Abidzar dihujat netizen, apa sebenarnya fenomena cancel culture?

Belakangan ini, media sosial ramai membahas pernyataan Abidzar yang mengaku tidak menonton drama Korea "A Business ...

Abidzar dihujat netizen, apa sebenarnya fenomena cancel culture?

Jakarta (ANTARA) - Belakangan ini, media sosial ramai membahas pernyataan Abidzar yang mengaku tidak menonton drama Korea "A Business Proposal" meskipun ia terlibat dalam versi remake-nya.

Menurutnya, ia ingin membangun karakternya sendiri tanpa terpengaruh versi asli. Pernyataannya pun langsung jadi bahan perbincangan dan tak sedikit yang mengkritiknya. Banyak yang menilai sikapnya kurang profesional, terutama karena film yang ia bintangi merupakan remake, yang seharusnya tetap menghormati karya aslinya.

Namun, di sisi lain ada juga yang membela Abidzar dan menganggap pendapatnya sebagai bentuk kebebasan dalam berakting. Fenomena semacam ini sebenarnya bukan hal baru di media sosial.

Seseorang bisa dengan mudah mendapat gelombang dukungan atau justru dihujat habis-habisan hanya karena satu pernyataan yang dianggap kurang sesuai. Inilah yang sering dikaitkan dengan cancel culture.
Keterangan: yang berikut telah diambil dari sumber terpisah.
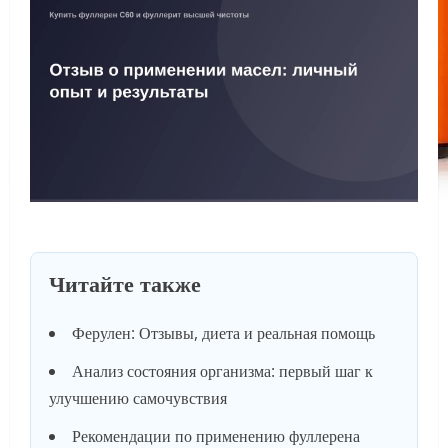
Читайте также
Ферулен: Отзывы, диета и реальная помощь
Анализ состояния организма: первый шаг к
улучшению самочувствия
Рекомендации по применению фуллерена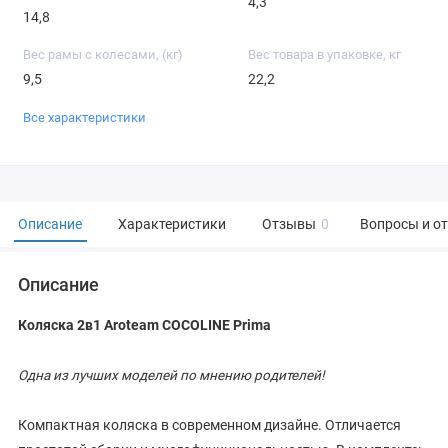
4,3
14,8
Вес рамы с колесами, (кг)
Вес товара в упаковке, кг
9,5
22,2
Все характеристики
Описание
Характеристики
Отзывы
0
Вопросы и о
Описание
Коляска 2в1 Aroteam COCOLINE Prima
Одна из лучших моделей по мнению родителей!
Компактная коляска в современном дизайне. Отличается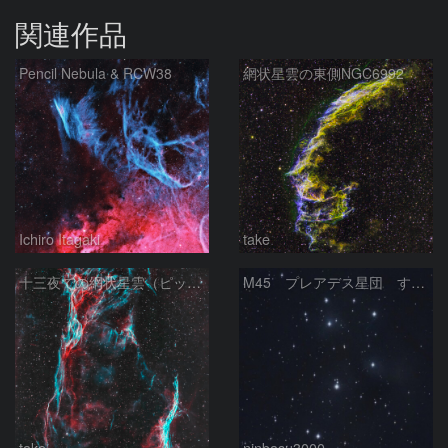
関連作品
Pencil Nebula & RCW38
網状星雲の東側NGC6992
Ichiro Itagaki
take
十三夜での網状星雲（ピッカリングの三角）
M45 プレアデス星団 すばる
take
ninbasu3000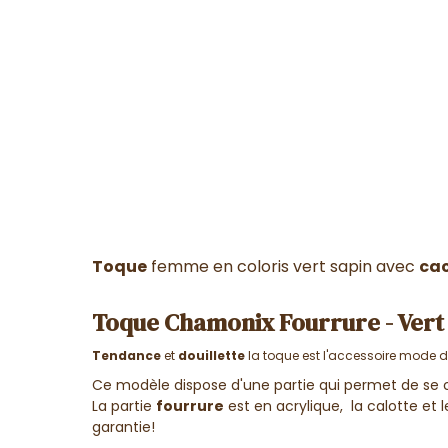
Toque
femme en coloris vert sapin avec
cac
Toque Chamonix Fourrure - Vert
Tendance
et
douillette
la toque est l'accessoire mode de 
Ce modèle dispose d'une partie qui permet de se cou
La partie
fourrure
est en acrylique, la calotte et 
garantie!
Tapi, sebenarnya apa itu cancel culture? berikut penjelasannya.

Baca juga:

Apa itu cancel culture?

Menurut Britannica, cancel culture atau yang juga dikenal sebagai callout culture adalah tindakan menghentikan dukungan terhadap seseorang, kelompok, organisasi, atau perusahaan karena pendapat atau tindakan mereka yang dianggap tidak pantas oleh sebagian orang. Biasanya, proses "canceling" ini dilakukan dengan memboikot karya atau aktivitas mereka sebagai bentuk hukuman sosial.

Fenomena ini sering dimulai di media sosial, di mana seseorang atau suatu pihak dipermalukan secara publik (called out). Setelah itu, kampanye untuk "membatalkan" apresiasi, kerja sama, atau dukungan terhadap orang yang dianggap berperilaku atau bertindak tidak pantas itu pun terjadi.

Cancel culture bisa menjadi cara masyarakat menuntut pertanggungjawaban, tetapi di sisi lain juga bisa berubah menjadi hukuman sosial yang berlebihan tanpa memberi kesempatan bagi seseorang untuk belajar atau memperbaiki kesalahannya.

Baca juga:

Dampak positif dan negatif cancel culture

Cancel culture menjadi fenomena yang menuai beragam pendapat. Sebagian melihatnya sebagai alat untuk menuntut keadilan, sementara yang lain menganggapnya sebagai bentuk hukuman sosial yang berlebihan. Berikut adalah sisi positif dan negatif dari cancel culture:

Dampak positif cancel culture

1. Mendorong akuntabilitas

Cancel culture memungkinkan individu atau kelompok yang selama ini kurang didengar untuk meminta pertanggungjawaban dari pihak yang bertindak tidak etis, terutama ketika sistem hukum gagal memberikan keadilan.

2. Memberikan ruang bagi suara yang kurang berdaya

Media sosial membuka kesempatan bagi kelompok yang tidak memiliki kekuatan politik atau sosial untuk bersuara dan mengungkap ketidakadilan yang selama ini diabaikan.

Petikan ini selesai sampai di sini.